*ASSIGNMENT:* What needs reproducing is the run of lines in the data below starting at the line with "охлаждение склизов" and ending at the line with "2階に上がると、グッズの販売コーナーがあります。", both ends included. Copy it exactly, without pictures, and add nothing.
== == ==
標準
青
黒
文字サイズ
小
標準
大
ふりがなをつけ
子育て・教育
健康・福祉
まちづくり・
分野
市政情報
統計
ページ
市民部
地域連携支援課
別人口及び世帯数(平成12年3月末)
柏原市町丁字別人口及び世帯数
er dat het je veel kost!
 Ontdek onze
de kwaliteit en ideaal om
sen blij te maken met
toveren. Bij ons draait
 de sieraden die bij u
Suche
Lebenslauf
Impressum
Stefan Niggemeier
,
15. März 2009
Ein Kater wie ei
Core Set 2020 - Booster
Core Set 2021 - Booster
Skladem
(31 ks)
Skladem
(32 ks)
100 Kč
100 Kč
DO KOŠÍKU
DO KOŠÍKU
== == ==
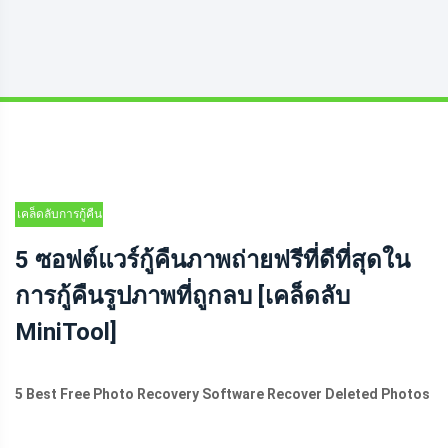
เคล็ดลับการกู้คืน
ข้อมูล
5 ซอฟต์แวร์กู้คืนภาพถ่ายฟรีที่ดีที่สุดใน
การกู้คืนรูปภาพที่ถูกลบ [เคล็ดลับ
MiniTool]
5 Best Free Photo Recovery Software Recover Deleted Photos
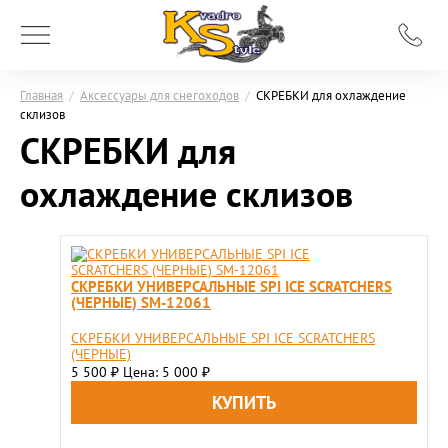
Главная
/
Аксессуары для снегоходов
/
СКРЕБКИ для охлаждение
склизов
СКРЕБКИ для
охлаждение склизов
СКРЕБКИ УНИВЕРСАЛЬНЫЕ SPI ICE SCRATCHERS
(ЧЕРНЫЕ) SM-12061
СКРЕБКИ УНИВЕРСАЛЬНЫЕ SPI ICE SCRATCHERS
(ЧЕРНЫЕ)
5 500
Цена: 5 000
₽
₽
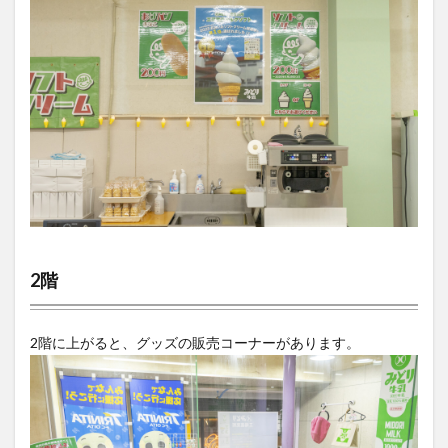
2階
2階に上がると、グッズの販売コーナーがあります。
== == ==
*YOUR RESPONSE:*
охлаждение склизов
СКРЕБКИ УНИВЕРСАЛЬНЫЕ SPI ICE SCRATCHERS
(ЧЕРНЫЕ) SM-12061
СКРЕБКИ УНИВЕРСАЛЬНЫЕ SPI ICE SCRATCHERS
(ЧЕРНЫЕ)
5 500
Цена: 5 000
₽
₽
2階
2階に上がると、グッズの販売コーナーがあります。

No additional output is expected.